Parser Output Files Documentation¶
Overview¶
When SAVE_PARSING_OUTPUT=true is configured, the document processor saves intermediate parsing results to ./parsing_output/ for inspection.
Output Files¶
LlamaParse¶
<filename>_llamaparse_output.md- Markdown output (multiple chunks automatically combined)<filename>_llamaparse_output.txt- Plaintext version (markdown formatting stripped)<filename>_llamaparse_metadata.json- Processing metadata
Docling¶
<filename>_docling_markdown.md- Markdown format (preserves tables)<filename>_docling_plaintext.txt- Plain text format (better for entity extraction)<filename>_docling_metadata.json- Processing metadata
Configuration¶
# Enable saving both formats to disk
SAVE_PARSING_OUTPUT=true
# Control what format gets sent for knowledge graph extraction (optional)
PARSER_FORMAT_FOR_EXTRACTION=auto # Default: markdown if tables, else plaintext
#PARSER_FORMAT_FOR_EXTRACTION=markdown # Always use markdown
#PARSER_FORMAT_FOR_EXTRACTION=plaintext # Always use plaintext
Automatic Behavior¶
The system automatically: - Saves both formats (markdown + plaintext) to disk for inspection - Combines LlamaParse chunks from the same PDF into one file - Detects and logs parser errors - Detects LaTeX/math expressions that may cause preview issues
For Knowledge Graph Extraction:
- auto (default): Documents with tables → markdown format, without tables → plaintext format
- markdown: Always sends markdown (preserves structure, better for tables)

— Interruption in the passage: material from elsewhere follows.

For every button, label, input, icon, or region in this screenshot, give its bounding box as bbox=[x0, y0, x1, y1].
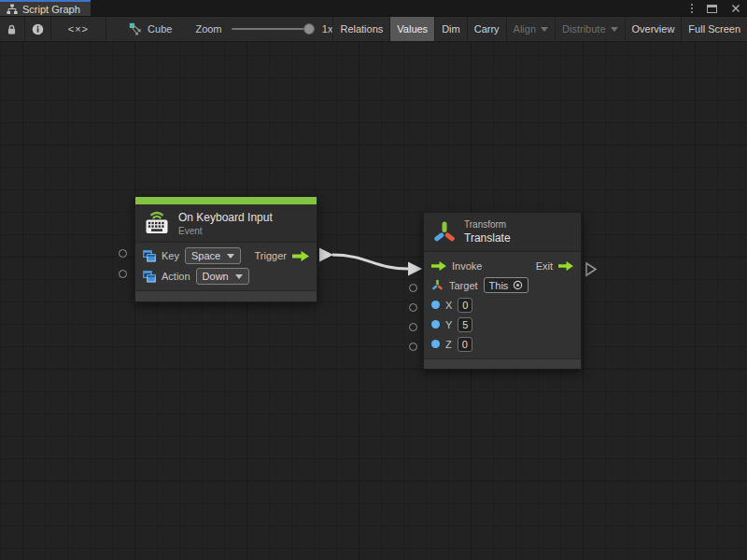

- plaintext: Always sends plaintext (better for entity extraction in text-heavy docs)
KaTeX Preview Errors¶
If you see errors like ParseError: KaTeX parse error in the VS Code/Cursor markdown preview, these are rendering errors, not parsing errors. The actual .md file content is correct - it's just the preview renderer having trouble with table syntax or math expressions. You can ignore these or use a different markdown viewer.